The returned character string can be concatenated with a library string and passed to the C++ runner.

opencltools::load_kernel_library()

opencltools::load_kernel_library(subdir, package = "nmathopencl", verbose = FALSE)

Reads all .cl files from inst/cl/<subdir>/, parses the @provides / @depends annotations in each file, performs a topological sort, and returns a single concatenated source string with files in dependency-correct order.

# Load the complete nmath library (all ~180 files)
nmath_src <- opencltools::load_kernel_library("nmath", package = "nmathopencl")

# Load a smaller subset pre-curated for glmbayes kernels
nmath_glm <- opencltools::load_kernel_library("ex_glmbayes_nmath",
                                              package = "nmathopencl")

# Load with diagnostic output to trace the sort order
nmath_src <- opencltools::load_kernel_library("nmath",
                                              package = "nmathopencl",
                                              verbose = TRUE)

The annotation format

For opencltools::load_kernel_library() to sort correctly, every .cl file in the subdirectory must begin with an annotation block:

// @provides: symbol1, symbol2
// @depends:  fileA, fileB
// @includes: library_name
Tag Required? Meaning
@provides Yes Comma-separated list of function (or symbol) names defined in this file
@depends Yes (may be empty) Comma-separated list of .cl filenames (without extension) that must appear earlier in the output
@includes Optional Library grouping label; used for diagnostics only

Rules for @depends:

Example for dgamma.cl:

// @provides: dgamma
// @depends:  nmath, dpois, lgamma
// @includes: nmath

This tells the resolver: emit nmath.cl, dpois.cl, and lgamma.cl before dgamma.cl. The resolver handles those files’ own dependencies recursively.

The topological sort algorithm

opencltools::load_kernel_library() uses a straightforward iterative topological sort:

  1. Parse all .cl files and extract their @provides and @depends tags.
  2. Build a set of “unsorted” files. Initialize the “sorted” set to empty.
  3. In each pass, find every unsorted file whose @depends entries are all already in the sorted set. Emit those files and add them to the sorted set.
  4. Repeat until all files are sorted or no progress is made.
  5. If no progress is made but unsorted files remain, throw: "Dependency sort failed: unresolved dependencies remain."

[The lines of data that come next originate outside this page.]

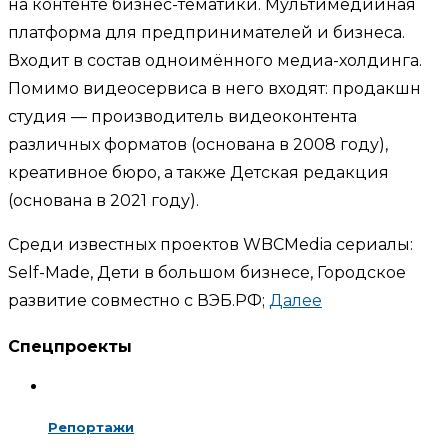
на контенте бизнес-тематики. Мультимедийная
платформа для предпринимателей и бизнеса.
Входит в состав одноимённого медиа-холдинга.
Помимо видеосервиса в него входят: продакшн
студия — производитель видеоконтента
различных форматов (основана в 2008 году),
креативное бюро, а также Детская редакция
(основана в 2021 году).
Среди известных проектов WBCMedia сериалы:
Self-Made, Дети в большом бизнесе, Городское
развитие совместно с ВЭБ.РФ;
Далее
Спецпроекты
Репортажи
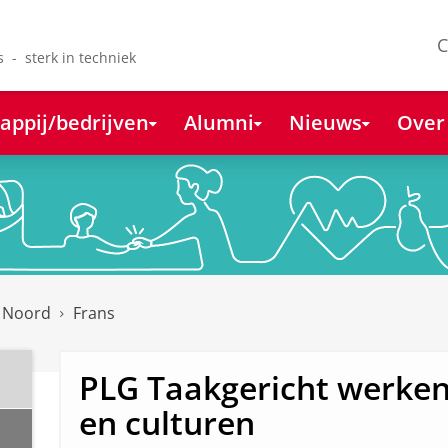
C
s - sterk in techniek
appij/bedrijven
Alumni
Nieuws
Over
k Noord
Frans
PLG Taakgericht werken
en culturen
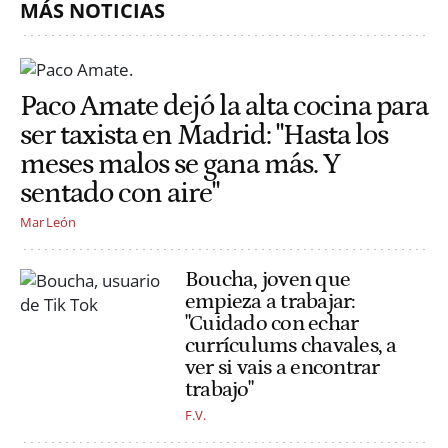
MÁS NOTICIAS
Paco Amate dejó la alta cocina para
ser taxista en Madrid: "Hasta los
meses malos se gana más. Y
sentado con aire"
Mar León
Boucha, joven que
empieza a trabajar:
"Cuidado con echar
currículums chavales, a
ver si vais a encontrar
trabajo"
F.V.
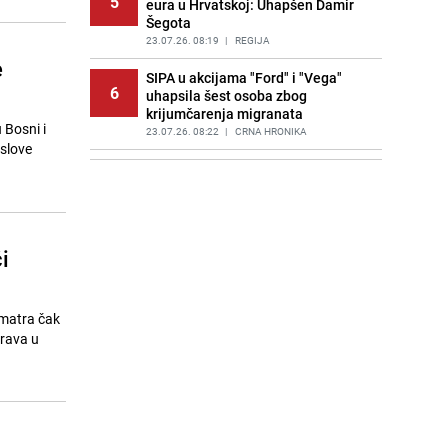
5
eura u Hrvatskoj: Uhapšen Damir
Šegota
23.07.26. 08:19
|
REGIJA
e
SIPA u akcijama "Ford" i "Vega"
6
uhapsila šest osoba zbog
krijumčarenja migranata
 Bosni i
23.07.26. 08:22
|
CRNA HRONIKA
oslove
Nevrijeme prouzrokovalo štete:
7
Pogledajte kako izgleda automobil
nakon krupnog grada u Nevesinju
23.07.26. 08:28
|
BOSNA I HERCEGOVINA
i
Preokret stiže već večeras: Poslije
8
sunca Bosnu i Hercegovinu
zahvataju pljuskovi i grmljavina
23.07.26. 08:30
|
BOSNA I HERCEGOVINA
zmatra čak
prava u
Sarajlije, pripremite se: Preko 30
9
ulica danas ostaje bez vode
23.07.26. 08:30
|
LOKALNE TEME
Noć dronova nad Rusijom:
10
Ukrajinski napadi izazvali požare u
u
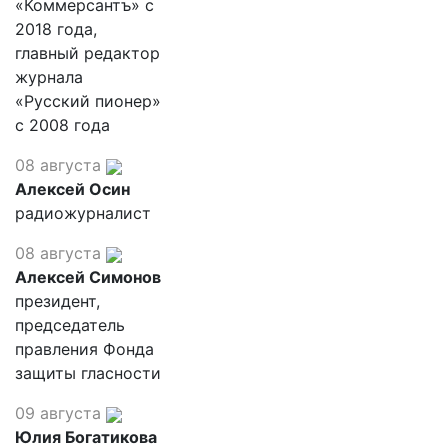
«Коммерсантъ» с
2018 года,
главный редактор
журнала
«Русский пионер»
с 2008 года
08 августа
Алексей Осин
радиожурналист
08 августа
Алексей Симонов
президент,
председатель
правления Фонда
защиты гласности
09 августа
Юлия Богатикова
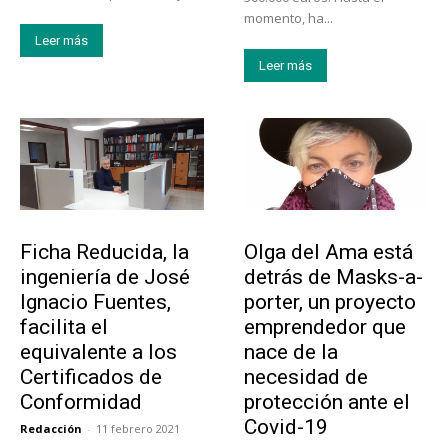
momento, ha...
Leer más
Leer más
Emprendedores
Emprendedores
Ficha Reducida, la
Olga del Ama está
ingeniería de José
detrás de Masks-a-
Ignacio Fuentes,
porter, un proyecto
facilita el
emprendedor que
equivalente a los
nace de la
Certificados de
necesidad de
Conformidad
protección ante el
Covid-19
Redacción
-
11 febrero 2021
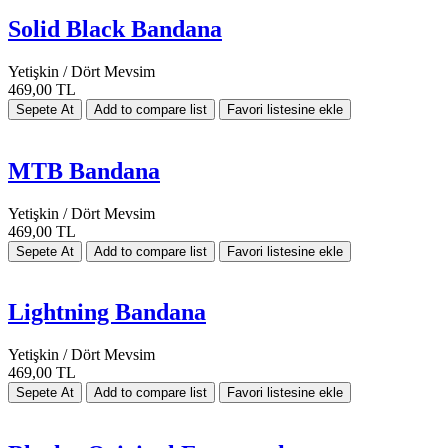
Solid Black Bandana
Yetişkin / Dört Mevsim
469,00 TL
MTB Bandana
Yetişkin / Dört Mevsim
469,00 TL
Lightning Bandana
Yetişkin / Dört Mevsim
469,00 TL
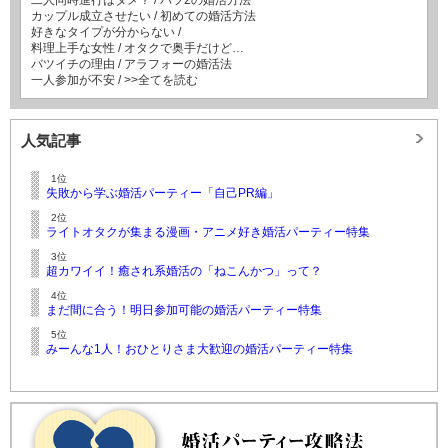
二人同時進行はダメ？
/
バツ2の婚活方法
カップル成立させたい
/
初めての婚活方法
好きなタイプが分からない
/
料理上手な女性
/
オタクで奥手だけど…
バツイチの理由
/
アラフォーの婚活法
一人参加が不安
/
>>全てを読む
人気記事
1位
失敗から学ぶ婚活パーティー「自己PR編」
2位
ライトオタクが集まる漫画・アニメ好き婚活パーティー特集
3位
超カワイイ！癒され系婚活の「ねこんかつ」って？
4位
まだ間に合う！明日参加可能の婚活パーティー特集
5位
みーんな1人！おひとりさま大歓迎の婚活パーティー特集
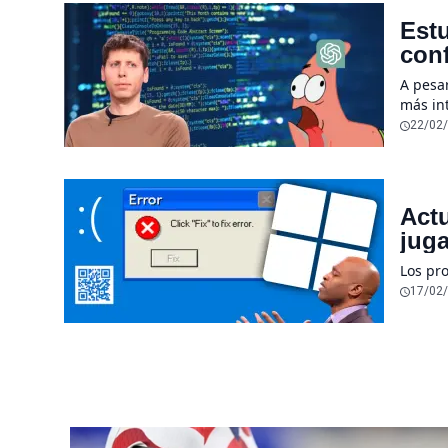
Estu
conf
sub
A pesa
más int
herram
22/02
Act
juga
Los pr
17/02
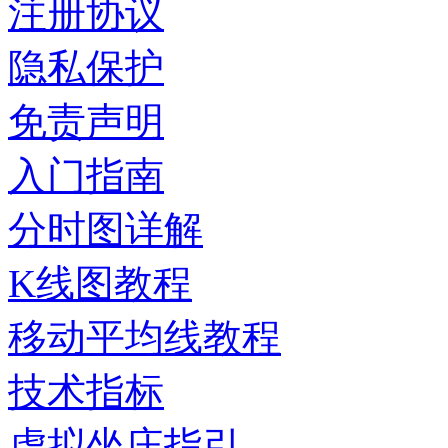
注册协议
隐私保护
免责声明
入门指南
分时图详解
K线图教程
移动平均线教程
技术指标
虚拟坐庄指引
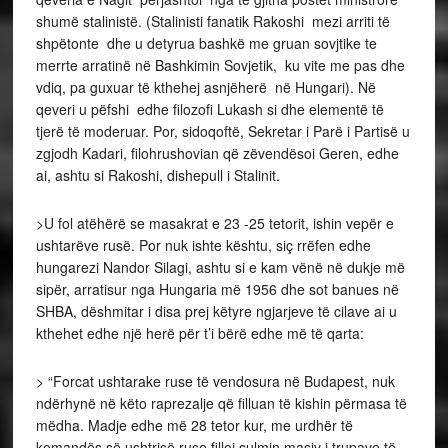
shumë stalinistë. (Stalinisti fanatik Rakoshi mezi arriti të
shpëtonte dhe u detyrua bashkë me gruan sovjtike te
merrte arratinë në Bashkimin Sovjetik, ku vite me pas dhe
vdiq, pa guxuar të kthehej asnjëherë në Hungari). Në
qeveri u pëfshi edhe filozofi Lukash si dhe elementë të
tjerë të moderuar. Por, sidoqoftë, Sekretar i Parë i Partisë u
zgjodh Kadari, filohrushovian që zëvendësoi Geren, edhe
ai, ashtu si Rakoshi, dishepull i Stalinit.
>U fol atëhërë se masakrat e 23 -25 tetorit, ishin vepër e
ushtarëve rusë. Por nuk ishte kështu, siç rrëfen edhe
hungarezi Nandor Silagi, ashtu si e kam vënë në dukje më
sipër, arratisur nga Hungaria më 1956 dhe sot banues në
SHBA, dëshmitar i disa prej këtyre ngjarjeve të cilave ai u
kthehet edhe një herë për t’i bërë edhe më të qarta:
> “Forcat ushtarake ruse të vendosura në Budapest, nuk
ndërhynë në këto raprezalje që filluan të kishin përmasa të
mëdha. Madje edhe më 28 tetor kur, me urdhër të
komandës së ushtrisë ruse filloi sulmin masiv i trupave të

Files with an empty @depends list are emitted first (pass 1). These are always the library header files.

Verbose output

When verbose = TRUE, the function prints each pass of the sort:

Pass 1: emitting nmath.cl, Rmath.cl, dpq.cl
Pass 2: emitting chebyshev.cl, cospi.cl, fmax2.cl, gammalims.cl
Pass 3: emitting lgammacor.cl
Pass 4: emitting lgamma.cl, gamma.cl
...

This is invaluable for debugging missing or circular @depends tags.

Cycle detection and breaking

If file A lists file B in its @depends and file B lists file A, the resolver will detect this on the first pass where neither can be promoted, and throw an error. If verbose = TRUE, it prints the stuck files before throwing.

The standard fix is to split one of the mutually dependent files into two:

Chapter 04 describes the three specific cycles in the nmath library and how they are resolved.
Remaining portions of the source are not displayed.